Wednesday, May 29, 2013

Trams, Trains, and Metrorails

IMG_5443

From the apartments at Veverkova 25 in Prague 7 walk a block or two south. Then take the 14 or the 24 tram line until Jindrisská, and if you reach Václavské námestí then you've gone too far. Pass the Coca-Cola mural and the large Bata shoe store. Turn left and walk past the construction, and your final destination will be around the corner from Ferdinand's, and across from the Mosqyt bar. This is the CET headquarters, the Maymester classroom.

Or why not grab the 14 tram to the Vltaská and then hop over to the metro line. Pass Florenc, Hlavní nádrazí, and make your exit at Muzeum. You'll arrive in Wenceslas Square, a major economic and cultural hub within the city of Prague, with the north end dominated by the Czech National Museum and the south by local carts of neighborhood Czech cuisine.
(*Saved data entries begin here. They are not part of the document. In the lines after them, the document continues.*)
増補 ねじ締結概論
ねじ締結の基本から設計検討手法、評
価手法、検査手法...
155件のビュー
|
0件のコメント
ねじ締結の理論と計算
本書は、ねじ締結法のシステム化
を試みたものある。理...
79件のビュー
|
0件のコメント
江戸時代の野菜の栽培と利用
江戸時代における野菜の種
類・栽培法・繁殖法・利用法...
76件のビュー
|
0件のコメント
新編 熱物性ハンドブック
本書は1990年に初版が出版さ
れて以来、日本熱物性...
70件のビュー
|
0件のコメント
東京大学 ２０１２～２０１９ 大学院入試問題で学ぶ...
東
Trams and metro rails allow one to access every corner of Prague, but for the foreign traveler, the names of the Czech stops can cause considerable confusion. The Czech language is the harshest of the Slavic languages, and one of the more difficult languages in the world. The words can contain multiple accents and breves, or consonants that often never meet like 'H' and 'R' in Na Hroude. Adding to the confusion, there are three separate metro rail lines and over twenty tram lines that you must hop to and from in order to meet your desired destination.
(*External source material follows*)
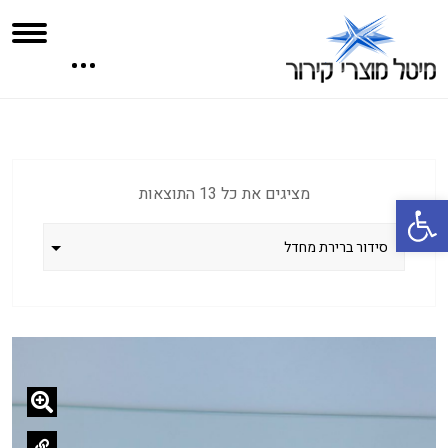
מציגים את כל ⁦13⁩ התוצאות
פתח סרגל נגישות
But the rail lines provide you with a real cultural experience. One begins to notice the way that local Czech passengers typically stare. Especially if you are American and begin to initiate loud, boisterous conversations with your fellow comrades. The Czechs are typically more reserved. Similarly, you begin to notice other local mannerisms: a young professional, relieved from getting off of work versus a mother teaching her child English by reading a picture-book.

Riding the tram functions as a honor system since your purchased tickets are hardly ever checked. Occasionally though, an inspector who is often disguised, will approach you and flash his badge. You must provide a tram card or current ticket, otherwise pay a fine of nearly 700 Czech crowns (approximately thirty-five dollars).

Coming from Texas, a land practically devoid of public transportation aside from Metro buses, riding metro rails and tram lines is hugely unfamiliar to many in the Maymester program. But accessing these systems each day has already helped us immerse ourselves and begin to understand Prague. Over the next month, we will utilize the public transportation system numerous times, and each pick a stop to explore further. We will explore the unique cultures present throughout the city--from the Prague Castle to the Jewish quarter--and we will walk away with real stories of the real Prague. Stories beyond tourist attractions and postcard destinations.